Bagikan

Singkawang, MC – Pemerintah Kota Singkawang melalui Dinas Kesehatan dan KB (Dinkes K Kota Singkawang menyelenggarakan berbagai kegiatan antara lain sunatan massal, dalam rangka menyambut Hari Kesehatan Nasional (HKN) ke-55.

Sekretaris Dinkes KB, Antin Suprihatin mengatakan rangkaian HKN ke 55 di Kota Singkawang diawali dengan kegiatan  sunatan massal yang telah diselenggarakan sejak Jumat (4/10/2019) dengan diikuti oleh 60 anak.

“Peserta  berasal dari lima kecamatan, pelaksanaan sunatan massal dilakukan pada 4 Oktober 2019 di aula Dinkes KB dan UPT Puskesmas Singkawang Timur. Kegiatan ini melibatkan tenaga kesehatan yang ada di 10 UPT PKM,” kata Antin, Minggu (6/10/2019).

Sunatan massal ini, jelas Antin, diselenggarakan dalam rangka memeriahkan Peringatan Hari Kesehatan Nasional ke -55 dan sekaligus dalam rangka Peringatan Hari Jadi Pembentukan Kota Singkawang yang ke 18. 

“Sunatan massal ini didukung oleh berbagai pihak baik para kepala Puskesmas dan tenaga medis.

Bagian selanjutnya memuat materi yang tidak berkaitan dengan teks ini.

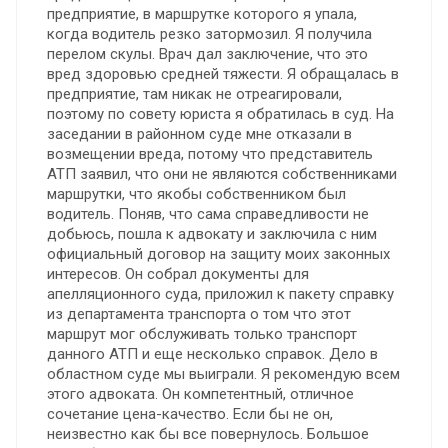
предприятие, в маршрутке которого я упала,
когда водитель резко затормозил. Я получила
перелом скулы. Врач дал заключение, что это
вред здоровью средней тяжести. Я обращалась в
предприятие, там никак не отреагировали,
поэтому по совету юриста я обратилась в суд. На
заседании в районном суде мне отказали в
возмещении вреда, потому что представитель
АТП заявил, что они не являются собственниками
маршрутки, что якобы собственником был
водитель. Поняв, что сама справедливости не
добьюсь, пошла к адвокату и заключила с ним
официальный договор на защиту моих законных
интересов. Он собрал документы для
апелляционного суда, приложил к пакету справку
из департамента транспорта о том что этот
маршрут мог обслуживать только транспорт
данного АТП и еще несколько справок. Дело в
областном суде мы выиграли. Я рекомендую всем
этого адвоката. Он компетентный, отличное
сочетание цена-качество. Если бы не он,
неизвестно как бы все повернулось. Большое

Peserta sunatan massal juga mendapat bingkisan berupa baju koko, kain sarung dan peci dari panitia penyelenggara,” ungkap Antin.

Lebih lanjut Antin menyampaikan untuk memeriahkan peringatan HKN ke-55, selain sunatan massal  panitia juga mengagendakan rangkaian kegiatan .

Diantaranya upacara dan resepsi HKN, perlombaan dan OR, kegiatan ilmiah, jalan santai, lomba mewarna gambar, senam peregangan dan kegiatan bakti sosial.

“Secara umum, tujuan kegiatan HKN untuk meningkatkan kualitas kesehatan dengan melibatkan seluruh stakeholder terkait, pemerintah hingga masyarakat untuk menggalakkan Gerakan Masyarakat Hidup Sehat (Germas)  dalam kehidupan sehari-hari,” kata Antin.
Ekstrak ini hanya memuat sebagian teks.